Apportionment by district
In some representative assemblies, each member represents a geographic district. Equal representation requires that districts comprise the same number of residents or voters. But this is not universal, for reasons including the following:
- In federations like the United States and Canada, the regions, states, or provinces are important as more than mere election districts. For example, residents of New York State identify as New Yorkers and not merely as members of some 415th Congressional district; the state also has institutional interests that it seeks to pursue in Congress through its representatives. Consequently, election districts do not span regions.
- Malapportionment might be deliberate, as when the governing documents guarantee outlying regions a specific number of seats. Denmark guarantees two seats each for Greenland and the Faroe Islands; Spain (see below) has a number of designated seats; and Canada (see below) favors its territories. Remote regions might have special views to which the governing body should give dedicated weight, otherwise might be inclined to secede.
- A lowest common denominator between adjoining voters exists, the "voting place" or "administrative quantum" (for example, a municipality, a precinct, a polling district) traditionally designed for voting convenience, tending to unite small clusters of homes and to remain little changed. The government (or an independent body) does not organize the perfect number of voters into an election district, but a roughly appropriate number of voting places.
- The basis for apportionment may be out of date. For example, in the United States, apportionment follows the decennial census. The states conducted the 2010 elections with districts apportioned according to the 2000 Census. The lack of accuracy does not justify the present cost and perceived intrusion of a new census before each biennial election.
A perfectly apportioned governing body would assist but does not ensure good representation; voters who did not vote for their district's winner might have no representative who is disposed to voice their opinion in the governing body. Conversely, a representative in the governing body may voice the opinions held by a voter who is not actually their constituent, though representatives usually seek to serve their own constituents first and will only voice the interests of an outside group of voters if it pertains to their district as well or is of national importance. The representative has the power, and in many theories or jurisdictions the duty, to represent the whole cohort of people from their district.
Apportionment by party list
Nations such as Israel and the Netherlands use party-list proportional representation elections. Mexico does so for some of the members of its lower house.
In this system, voters do not vote for a person to represent their geographic district, but for a political party that aligns with the voter's philosophy. Each party names a number of representatives based on the number of votes it receives nationally.
This system tallies (agglomerates) more of the voters' preferences. As in other systems parties with very few voters do not earn a representative in the governing body. Moreover, most such systems impose a threshold that a party must reach (for example, some percentage of the total vote) to qualify to obtain representatives in the body which eliminates extreme parties, to make the governing body as orderly in non-proportionate systems. With the minimum votes threshold version, if a subtype of single-issue politics based on a local issue exists, those parties or candidates distancing themselves from a broad swathe of electoral districts, such as marginal secessionists, or using a marginal minority language, may find themselves without representation.

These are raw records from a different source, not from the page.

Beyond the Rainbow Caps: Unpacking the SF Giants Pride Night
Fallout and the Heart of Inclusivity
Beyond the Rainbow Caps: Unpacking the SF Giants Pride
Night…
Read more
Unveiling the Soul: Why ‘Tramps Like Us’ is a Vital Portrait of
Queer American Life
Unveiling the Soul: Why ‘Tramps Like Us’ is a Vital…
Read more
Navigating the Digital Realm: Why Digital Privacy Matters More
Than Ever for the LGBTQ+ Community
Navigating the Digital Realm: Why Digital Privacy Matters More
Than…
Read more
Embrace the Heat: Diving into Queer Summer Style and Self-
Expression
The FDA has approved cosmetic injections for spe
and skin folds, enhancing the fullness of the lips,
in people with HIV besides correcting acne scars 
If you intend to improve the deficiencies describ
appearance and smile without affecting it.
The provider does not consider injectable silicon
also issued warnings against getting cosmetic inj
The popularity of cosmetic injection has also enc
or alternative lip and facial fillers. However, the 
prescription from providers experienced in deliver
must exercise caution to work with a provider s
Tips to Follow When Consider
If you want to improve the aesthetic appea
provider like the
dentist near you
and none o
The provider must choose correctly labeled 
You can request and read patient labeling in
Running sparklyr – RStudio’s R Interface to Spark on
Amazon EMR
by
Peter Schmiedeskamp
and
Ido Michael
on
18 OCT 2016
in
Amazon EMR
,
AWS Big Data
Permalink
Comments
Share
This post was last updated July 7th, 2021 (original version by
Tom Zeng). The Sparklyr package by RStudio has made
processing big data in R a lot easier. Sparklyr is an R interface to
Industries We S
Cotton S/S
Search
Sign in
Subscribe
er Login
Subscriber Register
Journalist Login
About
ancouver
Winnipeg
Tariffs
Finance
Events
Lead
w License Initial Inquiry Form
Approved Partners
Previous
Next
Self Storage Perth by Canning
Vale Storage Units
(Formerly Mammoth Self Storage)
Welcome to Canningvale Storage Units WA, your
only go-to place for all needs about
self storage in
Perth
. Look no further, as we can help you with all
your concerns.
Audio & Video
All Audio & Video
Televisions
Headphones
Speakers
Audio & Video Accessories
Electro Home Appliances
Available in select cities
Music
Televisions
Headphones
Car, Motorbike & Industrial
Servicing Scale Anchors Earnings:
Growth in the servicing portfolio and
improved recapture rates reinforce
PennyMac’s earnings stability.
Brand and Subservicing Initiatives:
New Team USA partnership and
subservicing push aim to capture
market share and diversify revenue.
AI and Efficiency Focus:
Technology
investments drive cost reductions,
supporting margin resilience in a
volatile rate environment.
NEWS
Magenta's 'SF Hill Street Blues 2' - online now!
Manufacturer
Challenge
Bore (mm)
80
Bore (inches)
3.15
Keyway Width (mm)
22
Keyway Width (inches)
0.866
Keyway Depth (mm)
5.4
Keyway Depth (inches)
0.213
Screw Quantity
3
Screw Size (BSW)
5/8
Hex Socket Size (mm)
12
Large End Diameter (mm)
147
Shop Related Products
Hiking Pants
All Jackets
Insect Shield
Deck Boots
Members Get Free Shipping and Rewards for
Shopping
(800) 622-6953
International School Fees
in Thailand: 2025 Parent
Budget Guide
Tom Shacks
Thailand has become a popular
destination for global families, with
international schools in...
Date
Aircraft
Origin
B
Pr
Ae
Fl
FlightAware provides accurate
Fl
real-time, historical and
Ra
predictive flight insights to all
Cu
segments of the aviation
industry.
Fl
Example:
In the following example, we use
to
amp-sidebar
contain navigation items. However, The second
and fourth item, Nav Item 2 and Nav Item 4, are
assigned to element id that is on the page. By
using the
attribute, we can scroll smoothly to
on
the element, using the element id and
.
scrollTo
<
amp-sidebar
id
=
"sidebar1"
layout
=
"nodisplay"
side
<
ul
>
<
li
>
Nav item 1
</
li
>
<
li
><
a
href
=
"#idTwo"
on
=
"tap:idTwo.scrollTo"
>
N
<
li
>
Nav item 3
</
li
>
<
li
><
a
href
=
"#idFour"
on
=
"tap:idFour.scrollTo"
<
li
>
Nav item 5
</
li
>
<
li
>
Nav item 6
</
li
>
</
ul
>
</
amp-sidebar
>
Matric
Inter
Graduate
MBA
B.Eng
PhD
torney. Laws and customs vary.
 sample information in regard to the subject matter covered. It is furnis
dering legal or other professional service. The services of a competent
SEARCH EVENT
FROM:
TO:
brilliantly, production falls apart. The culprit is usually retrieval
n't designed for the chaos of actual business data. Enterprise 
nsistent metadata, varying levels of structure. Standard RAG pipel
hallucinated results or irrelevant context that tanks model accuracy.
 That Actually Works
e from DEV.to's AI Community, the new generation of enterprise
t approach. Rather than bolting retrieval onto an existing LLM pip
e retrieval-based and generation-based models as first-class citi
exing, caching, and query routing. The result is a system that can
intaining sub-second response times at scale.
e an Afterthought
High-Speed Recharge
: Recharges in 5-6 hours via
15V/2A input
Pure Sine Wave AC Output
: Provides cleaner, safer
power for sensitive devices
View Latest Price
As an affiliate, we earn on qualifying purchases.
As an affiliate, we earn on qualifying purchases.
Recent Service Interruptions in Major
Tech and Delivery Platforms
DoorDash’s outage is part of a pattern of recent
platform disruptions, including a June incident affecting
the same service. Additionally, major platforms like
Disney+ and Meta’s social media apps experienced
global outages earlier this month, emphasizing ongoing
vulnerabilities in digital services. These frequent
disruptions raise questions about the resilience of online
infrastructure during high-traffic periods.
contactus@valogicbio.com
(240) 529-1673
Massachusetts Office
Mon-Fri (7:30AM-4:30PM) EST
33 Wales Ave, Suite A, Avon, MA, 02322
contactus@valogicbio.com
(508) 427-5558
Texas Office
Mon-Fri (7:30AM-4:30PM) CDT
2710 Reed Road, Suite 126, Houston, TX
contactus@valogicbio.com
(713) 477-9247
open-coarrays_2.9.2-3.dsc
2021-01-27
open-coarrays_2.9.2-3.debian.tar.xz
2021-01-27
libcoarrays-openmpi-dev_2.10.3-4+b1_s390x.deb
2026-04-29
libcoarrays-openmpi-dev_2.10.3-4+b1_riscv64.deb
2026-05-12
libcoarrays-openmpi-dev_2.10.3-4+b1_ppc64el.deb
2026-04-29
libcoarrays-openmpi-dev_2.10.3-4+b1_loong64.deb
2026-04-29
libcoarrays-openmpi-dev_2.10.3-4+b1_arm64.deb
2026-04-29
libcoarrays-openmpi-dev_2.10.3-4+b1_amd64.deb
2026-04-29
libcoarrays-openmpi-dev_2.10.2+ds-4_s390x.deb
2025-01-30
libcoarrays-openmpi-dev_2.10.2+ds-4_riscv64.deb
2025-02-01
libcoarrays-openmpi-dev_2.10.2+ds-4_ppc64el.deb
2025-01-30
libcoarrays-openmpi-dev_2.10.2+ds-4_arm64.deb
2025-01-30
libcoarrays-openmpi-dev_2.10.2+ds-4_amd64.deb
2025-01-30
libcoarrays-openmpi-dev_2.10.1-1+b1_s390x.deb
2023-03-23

The vast majority of voters elect representatives of their philosophies. However, unlike district systems (or the hybrid models) no one elects a representative that represents him/her, or the specific region, and voters might reduce personal contact with their representatives.
Mathematics of apportionment
There are many different mathematical schemes for calculating apportionment, differing primarily in how they handle rounding of fractional representatives. The schemes can produce different results in terms of seats for the relevant party or sector. Additionally, all methods are subject to one or more anomalies. The article on the largest remainder method presents several schemes and discusses their trade-offs, with examples. -- Much more comprehensively, the matter is dealt with in the German Wikipedia.
Malapportionment
Malapportionment is the creation of electoral districts with divergent ratios of voters to representatives. For example, if one single-member district has 10,000 voters and another has 100,000 voters, voters in the former district have ten times the influence, per person, over the governing body. Malapportionment may be deliberate, for reasons such as favouring equity of groups over equality of individuals. For example, in a federation, each member unit may have the same representation regardless of its population.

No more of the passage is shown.